Intanto Kebal avendo terminate le sue faccende, ripigliò il cammino verso Bagdad, dove essendo giunto, rimase all’estremo maravigliato, ritrovandovi il figliuolo suo vivo e sano più che mai fosse; e ben più si maravigliò e quasi uscì di sè, quando riseppe ch’era divenuto suo genero. Tutti gli pareano casi da non potergli credere; ma il timore di avere a scoprire i suoi delitti gli fece passar la voglia di sapere come fosse stata la cosa, e prese lo spediente della dissimulazione, e mascherò sotto le apparenze dell’amicizia quell’odio mortale che portava tuttavia sempre a quell’innocente figliuolo. Melahiè sua figliuola non si lasciava tuttavia ingannare da quella falsa tranquillità, ma sempre più innamorata del suo caro sposo, tenea aperti bene gli occhi e vegliava ogni passo del padre.
Kebal di là a qualche tempo dopo il suo arrivo donò un montone a’ servi suoi, con molte secchie di vino; e disse loro: Statevi trionfando sta notte, e festeggiate il mio felice ritorno alla patria; ma un servigio di grande importanza vi chieggo.
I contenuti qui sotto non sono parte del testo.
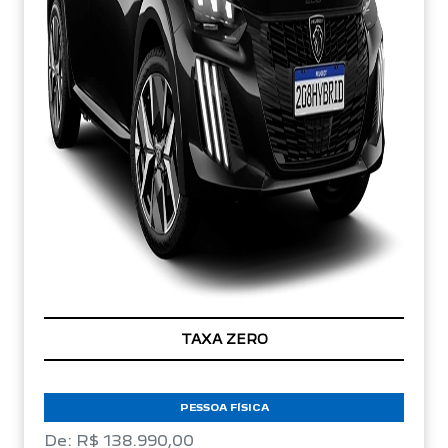
TAXA ZERO
PESSOA FÍSICA
De: R$ 138.990,00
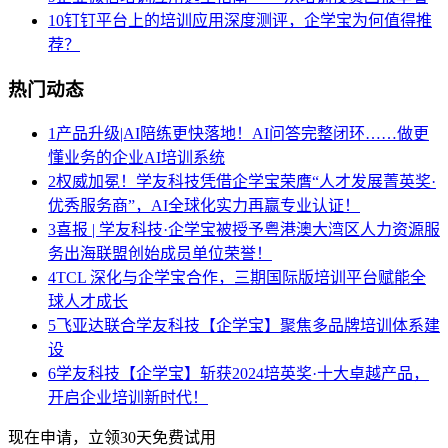
10
钉钉平台上的培训应用深度测评，企学宝为何值得推
荐？
热门动态
1
产品升级|AI陪练更快落地！AI问答完整闭环……做更
懂业务的企业AI培训系统
2
权威加冕！学友科技凭借企学宝荣膺“人才发展菁英奖·
优秀服务商”，AI全球化实力再赢专业认证！
3
喜报 | 学友科技·企学宝被授予粤港澳大湾区人力资源服
务出海联盟创始成员单位荣誉！
4
TCL 深化与企学宝合作，三期国际版培训平台赋能全
球人才成长
5
飞亚达联合学友科技【企学宝】聚焦多品牌培训体系建
设
6
学友科技【企学宝】斩获2024培英奖·十大卓越产品，
开启企业培训新时代！
现在申请，立领30天免费试用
Un segreto nemico tende agguati alla mia vita; stasera lo trarrò meco a casa mia; verso l’ora quarta della notte discenderà dalla scala delle mie stanze; non sì tosto vi accorgerete di lui, che gli sarete coi pugnali addosso.
Venuta l’ora assegnata, Kebal ordinò al figliuolo ch’egli andasse alla corte dov’erano i domestici suoi, e che un certo ne conducesse davanti a lui: e già era per mettere piede sulla scala fatale, quando la moglie di lui, piena di sospetto com’era, lo arrestò, e lo scongiurò a non effettuare una commissione, nella quale parea a lei di vedere che vi fosse qualcosa di misterioso, e ne lo condusse seco.
Era Kebal intanto da varie passioni travagliato; ed essendo già passata mezza ora, ch’egli non avea ancora novella veruna della riuscita dell’iniquo ordine, volle pur sapere se finalmente i domestici suoi aveano mandata a fine la sua vendetta; per la qual cosa, mentre ch’egli scendea facendo qualche romore, coloro che aveano l’ordine suo ricevuto, e non aveano fino allora udito uomo veruno scendere la scala, tenendo per fermo quella essere l’assegnata vittima, gli si avventano in quel bujo, e lo uccidono. Tale fu la fine assai ben meritata di cotesto barbaro padre. Colui, al quale egli avea data la vita ed a cui avea più volte tentato di levarla, ereditò tutte le facoltà di lui; ed essendo i suoi natali a lui incogniti, visse in pace colla sposa, nè mai seppe ch’ella fosse sua sorella.
Lo Storico orientale finisce la storia con questo proverbio arabo: Chi cava il pozzo al fratello, egli stesso dentro vi cade.